Anthropic adds thinking_tokens breakdown to Messages API, exposing extended thinking costs per call
On May 27, 2026, Anthropic shipped a small but practically useful addition to the Claude API: responses now include a usage.output_tokens_details.thinking_tokens field that reports exactly how many billed output tokens came from extended thinking. The change requires no beta header and applies immediately to all models with extended thinking support.
What's new
The new field surfaces inside the existing usage.output_tokens_details object on every Messages API response:
"usage": {
"output_tokens": 2450,
"output_tokens_details": {
"thinking_tokens": 1200
}
}
When streaming, the breakdown appears only on the final message_delta event — not on intermediate events. Anthropic notes that no beta header is required: the field is available in standard API responses.
Context
Extended thinking on Claude Opus models generates reasoning blocks that are billed at the same per-token rate as visible output. On Opus 4.8 with the effort: "high" default, thinking token consumption can represent a large fraction of total output cost — in some agentic workloads, the majority.
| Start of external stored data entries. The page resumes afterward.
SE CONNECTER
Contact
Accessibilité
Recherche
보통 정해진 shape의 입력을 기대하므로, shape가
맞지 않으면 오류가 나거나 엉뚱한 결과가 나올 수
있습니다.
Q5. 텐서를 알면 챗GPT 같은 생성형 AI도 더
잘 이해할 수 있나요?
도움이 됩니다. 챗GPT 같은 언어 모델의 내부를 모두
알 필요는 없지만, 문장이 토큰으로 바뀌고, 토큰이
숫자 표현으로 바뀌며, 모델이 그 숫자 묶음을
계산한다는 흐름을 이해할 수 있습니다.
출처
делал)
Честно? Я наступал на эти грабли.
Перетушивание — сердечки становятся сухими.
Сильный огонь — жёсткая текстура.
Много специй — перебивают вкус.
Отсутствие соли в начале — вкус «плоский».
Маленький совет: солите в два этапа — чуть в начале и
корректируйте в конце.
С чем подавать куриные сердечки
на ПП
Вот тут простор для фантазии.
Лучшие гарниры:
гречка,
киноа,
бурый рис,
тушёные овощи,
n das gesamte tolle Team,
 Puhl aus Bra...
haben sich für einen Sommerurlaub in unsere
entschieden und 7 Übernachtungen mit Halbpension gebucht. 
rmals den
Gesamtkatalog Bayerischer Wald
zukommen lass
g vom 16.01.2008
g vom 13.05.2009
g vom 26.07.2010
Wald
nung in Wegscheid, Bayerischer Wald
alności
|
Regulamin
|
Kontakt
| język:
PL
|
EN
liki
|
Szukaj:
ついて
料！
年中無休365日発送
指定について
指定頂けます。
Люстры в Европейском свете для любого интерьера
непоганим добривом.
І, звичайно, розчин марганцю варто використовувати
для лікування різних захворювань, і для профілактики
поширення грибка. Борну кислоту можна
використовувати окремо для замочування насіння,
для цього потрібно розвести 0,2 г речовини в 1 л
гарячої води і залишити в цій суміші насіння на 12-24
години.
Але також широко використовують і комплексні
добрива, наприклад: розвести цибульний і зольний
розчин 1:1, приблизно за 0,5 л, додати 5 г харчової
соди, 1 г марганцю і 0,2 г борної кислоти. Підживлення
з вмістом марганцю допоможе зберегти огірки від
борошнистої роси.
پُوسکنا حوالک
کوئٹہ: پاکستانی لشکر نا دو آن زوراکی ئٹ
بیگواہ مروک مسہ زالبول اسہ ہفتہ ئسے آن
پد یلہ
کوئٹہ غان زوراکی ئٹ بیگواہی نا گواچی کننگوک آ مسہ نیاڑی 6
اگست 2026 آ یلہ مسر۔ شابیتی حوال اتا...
Until this change, developers wanting to understand their thinking token usage had to parse the thinking blocks in the response body directly. That worked but added instrumentation overhead, and was not available at the billing-summary level. The new field makes per-call cost attribution automatic.
Why it matters
For teams running Claude at scale with extended thinking enabled — particularly in long-horizon agentic pipelines, Claude Code integrations, or advisor tool deployments — thinking token consumption is often the dominant line item. Accurate per-call breakdown makes it straightforward to:
- Profile which prompts or agent steps are driving thinking-heavy responses
- Tune the
effortparameter orthinking.budget_tokensagainst observed cost rather than guesswork - Build cost dashboards without requiring content parsing
It is a small change, but it fills a gap that developers in extended-thinking workloads have been working around manually. With Opus 4.8 now the default for Claude Code and the effort parameter defaulting to high, thinking token visibility is more relevant than ever.
Corroborating sources
- Platform.claude
https://platform.claude.com/docs/en/release-notes/api
“The Messages API response now includes `usage.output_tokens_details.thinking_tokens`, reporting how many of the billed output tokens were extended thinking. When streaming, the breakdown appears only on the final `message_delta` event. No beta header is required.”